Political instability and regulatory challenges have weakened investor confidence in UK commercial real estate, Investec’s latest Future Living survey found.
The report gathered views from 50 global institutional investors active in the UK Living sector, representing over £300bn of assets under management (AUM).
Three-quarters (76%) said political uncertainty had weakened the market, while six in 10 (60%) believed the UK risked falling behind other countries without quicker interest rate cuts.
Despite these challenges, the majority of investors (84%) said they expected to increase or maintain their allocation to the Living sector over the next five years.
The survey showed that regulation, especially the Building Safety Act, had a negative impact on strategy and operations.
46% pointed to regulatory uncertainty as a barrier to investing in non-owner-occupied residential real estate, up from 28% in the previous survey.
Out of those who said the Building Safety Act had an impact (92%), the main problems were higher compliance costs (68%), more administration (60%) and longer project timelines (54%).
Most investors (74%) have now changed their real estate strategy, with nearly half (46%) shifting away from new development towards refurbishing or repositioning existing assets.
On the positive side, almost nine in 10 (88%) did not see the Building Safety Act as a major obstacle to long-term growth in non-owner-occupied UK residential property.
The survey also found that the financing situation had improved, with only 22% seeing it as a barrier, down from 45% last year.
However, planning was seen as a bigger problem than last year (56%, up from 37%).
Construction cost inflation (74%) and higher interest rates (70%) remained top challenges, though concern about rates had fallen slightly since 2023.
50% of investors said the Renters’ Rights Act would lead them to focus more on the later living sector, while a similar number (46%) planned to cut investment in single-family rental.
Jonathan Long, head of corporate real estate lending at Investec, said: “This year’s Future Living report clearly identifies the challenging market backdrop and regulatory headaches currently facing investors in the UK Living sector.
“With pre-Budget uncertainty compounding the challenging fiscal backdrop and the lack of any real progress around proposed reforms to areas such as planning, it’s no surprise that investors are feeling more cautious.
“However, there are grounds for optimism.
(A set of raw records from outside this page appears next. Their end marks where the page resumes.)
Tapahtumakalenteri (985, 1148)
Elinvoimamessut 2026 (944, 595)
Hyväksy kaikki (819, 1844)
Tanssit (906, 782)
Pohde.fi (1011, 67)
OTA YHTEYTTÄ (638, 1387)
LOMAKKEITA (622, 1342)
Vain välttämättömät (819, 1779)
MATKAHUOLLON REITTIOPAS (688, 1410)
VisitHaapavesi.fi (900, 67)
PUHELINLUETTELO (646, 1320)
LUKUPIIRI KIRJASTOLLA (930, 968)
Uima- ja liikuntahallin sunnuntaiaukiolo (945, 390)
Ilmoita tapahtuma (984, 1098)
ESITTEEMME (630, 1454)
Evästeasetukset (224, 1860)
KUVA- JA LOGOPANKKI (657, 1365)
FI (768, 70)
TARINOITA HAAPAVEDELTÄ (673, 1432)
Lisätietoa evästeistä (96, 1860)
With several of the headwinds viewed as near-term only, and the fundamentals of the UK Living sector – compelling long-term demographic demand and a chronic shortage of high-quality, purpose-built homes – remaining strong, investors are continuing to look through the noise and are positioning themselves for a recovery in 2026.”
Long added: “This resilience has been a consistent theme across the previous editions of our three Future Living reports, which were published during some of the most turbulent market conditions in recent memory.
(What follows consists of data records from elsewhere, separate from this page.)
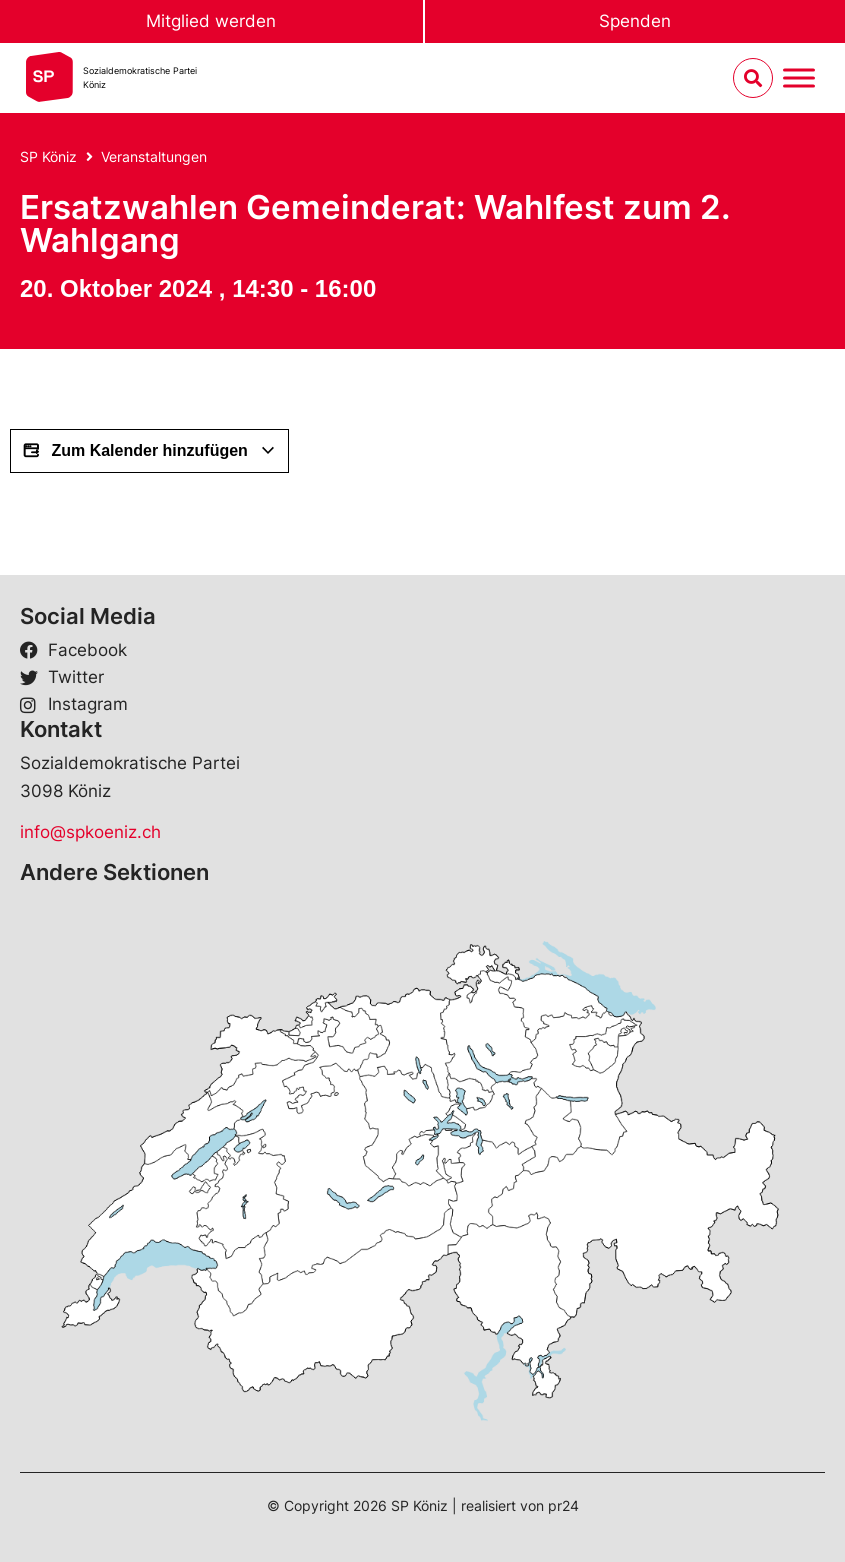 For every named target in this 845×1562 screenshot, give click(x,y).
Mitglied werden (211, 21)
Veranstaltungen (154, 156)
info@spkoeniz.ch (90, 832)
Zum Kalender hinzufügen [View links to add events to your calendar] (149, 451)
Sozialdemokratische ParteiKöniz (140, 77)
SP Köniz (48, 156)
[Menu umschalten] (799, 78)
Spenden (635, 21)
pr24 (563, 1505) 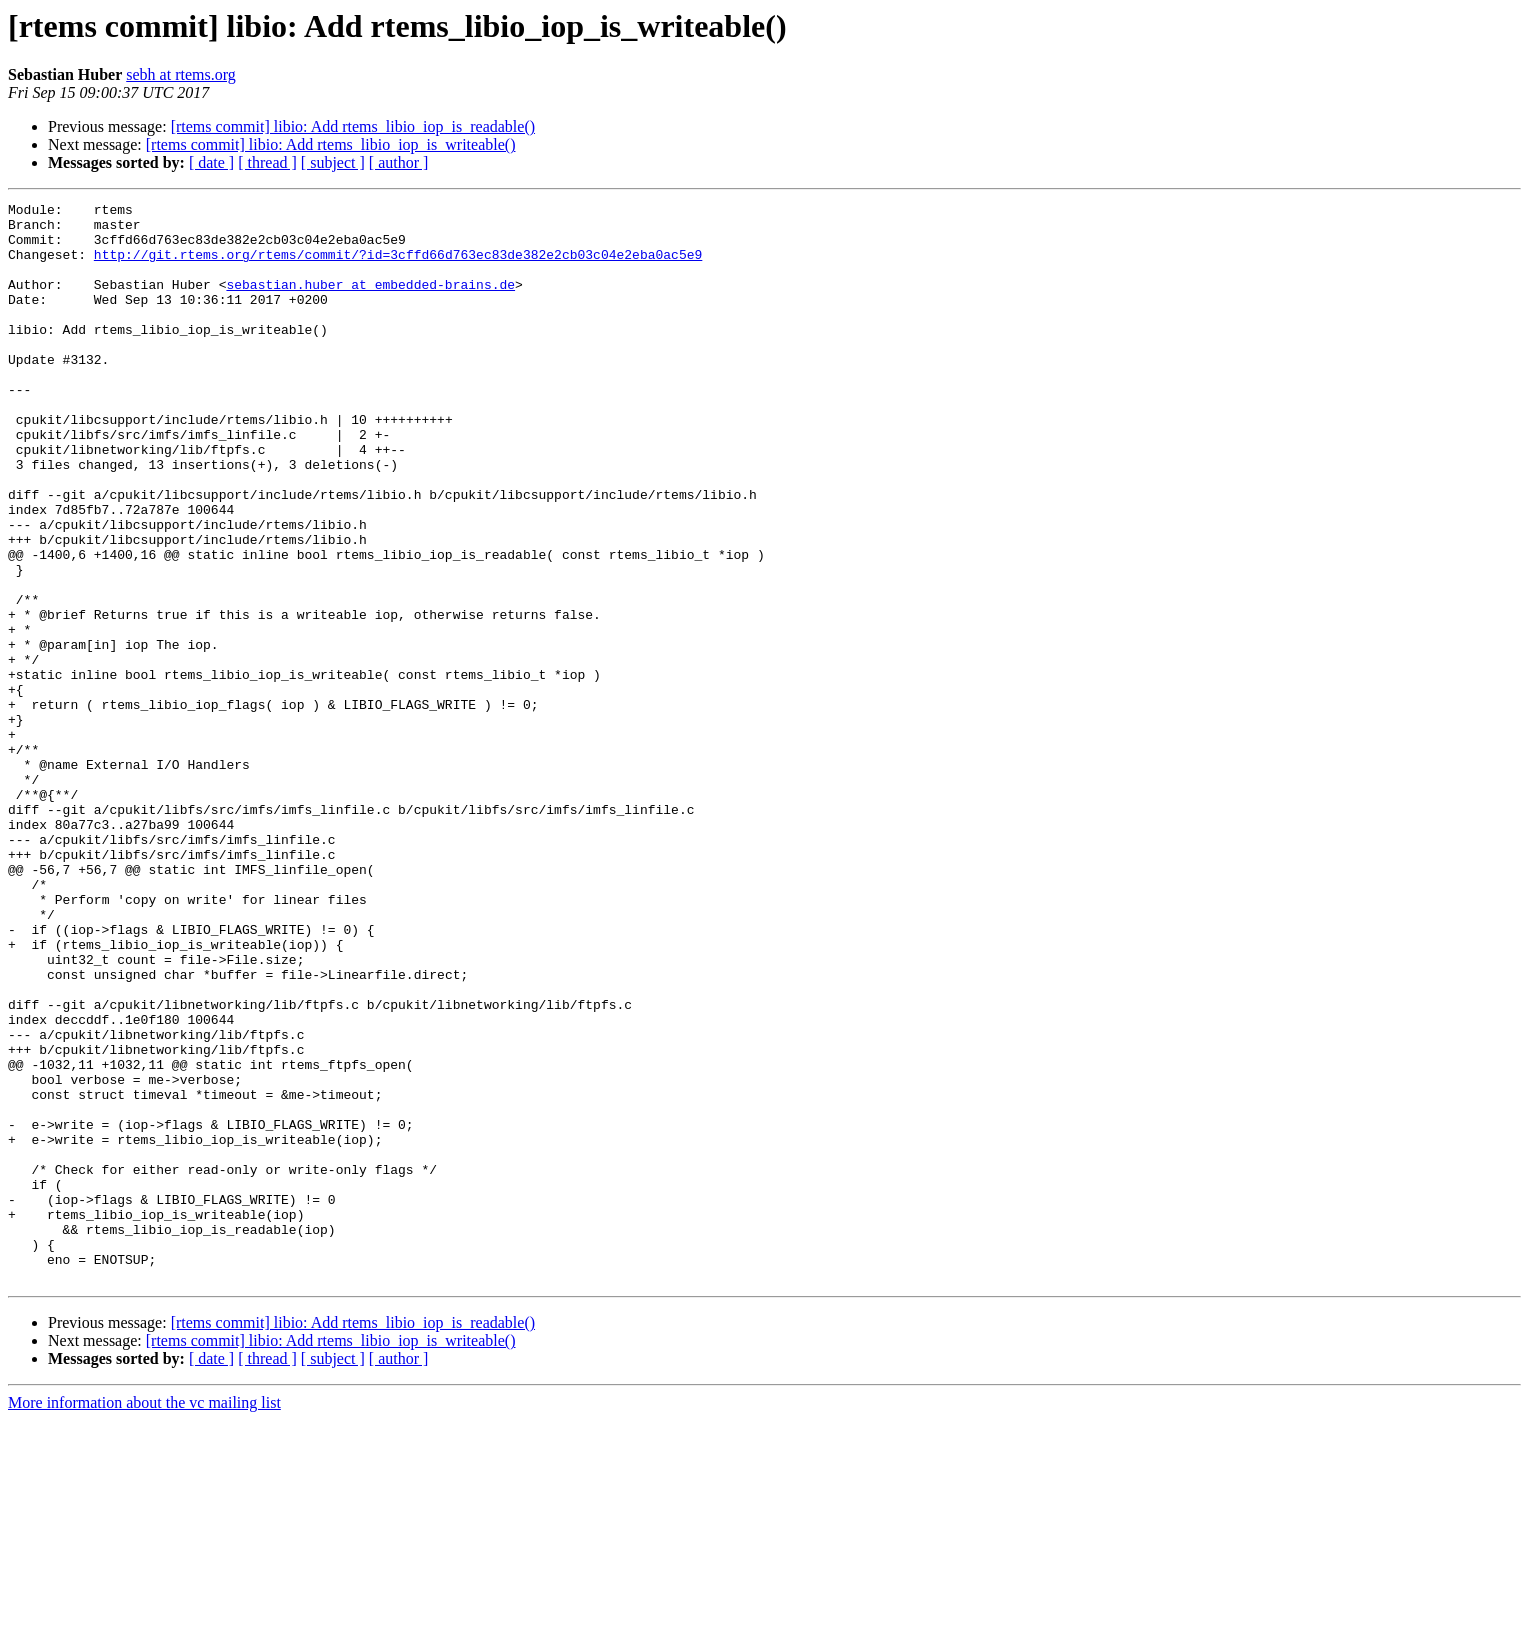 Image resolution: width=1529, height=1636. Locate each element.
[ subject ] (333, 162)
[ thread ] (267, 162)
“Investec shares this cautiously optimistic outlook. While the operating environment continues to evolve, our proposition is unchanged.
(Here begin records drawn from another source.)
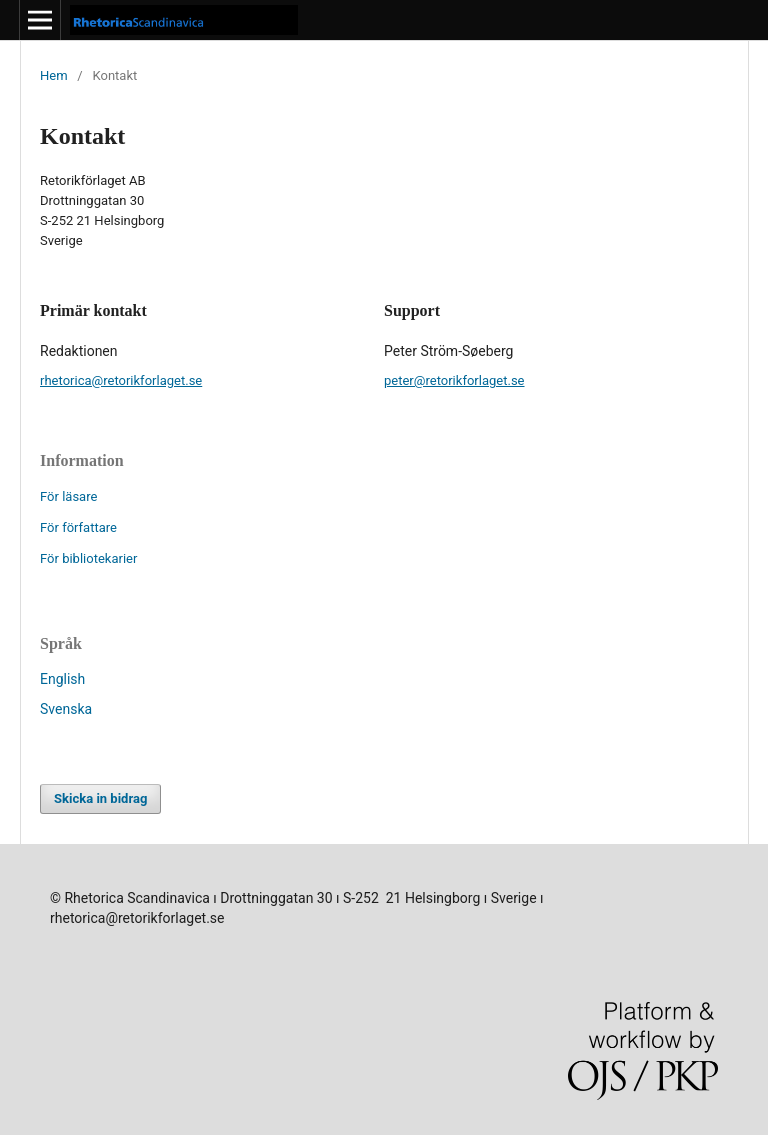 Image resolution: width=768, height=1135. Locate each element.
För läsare (68, 496)
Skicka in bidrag (100, 798)
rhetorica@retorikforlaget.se (121, 380)
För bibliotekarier (88, 558)
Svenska (66, 709)
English (62, 679)
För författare (78, 527)
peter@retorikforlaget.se (454, 380)
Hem (54, 75) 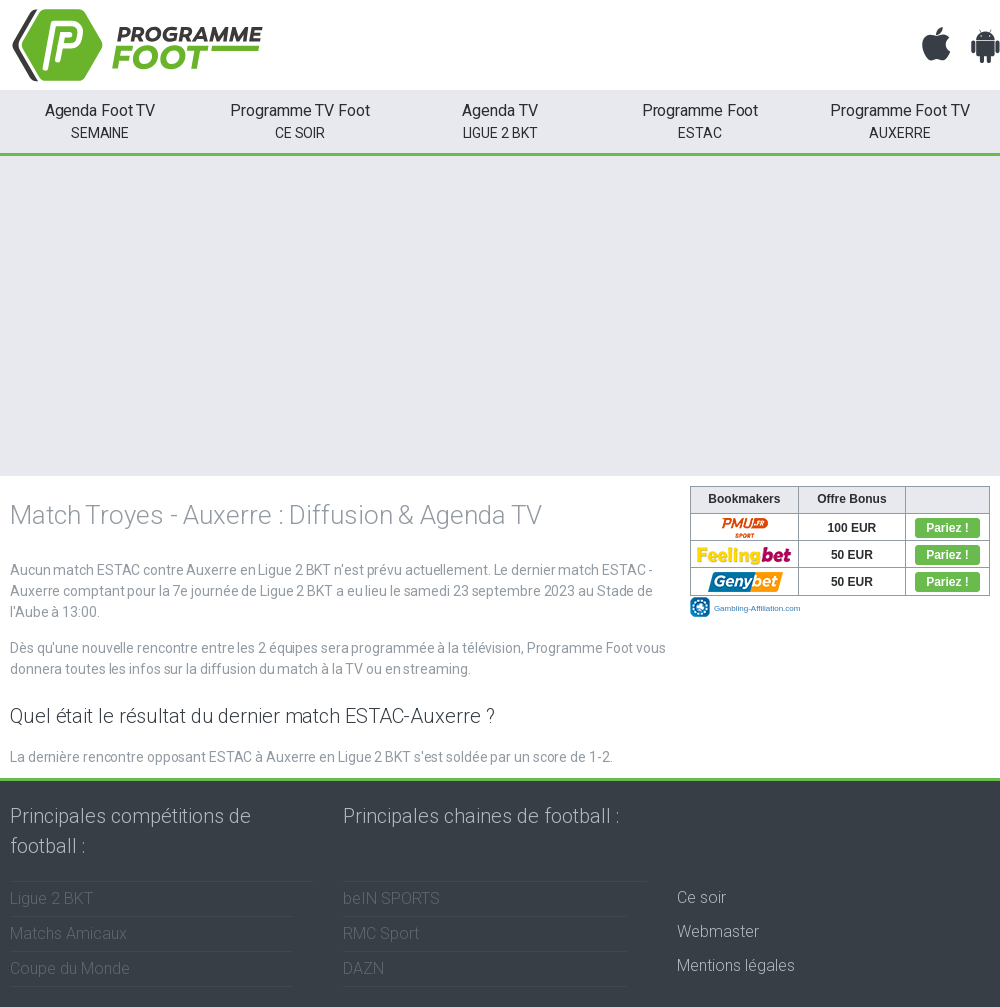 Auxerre (900, 120)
“For c. 30 years, we’ve been deeply invested in providing tailored relationship-driven lending, combining speed, flexibility and structuring expertise with cross-bank solutions, giving clients in the mid-market the certainty and support they need to grow.”
He said: “As the sector navigates this period of transition, we remain committed to supporting our borrowers, helping them adapt to new regulatory requirements and continue delivering best-in-class real estate across the Living, office and logistics sectors.”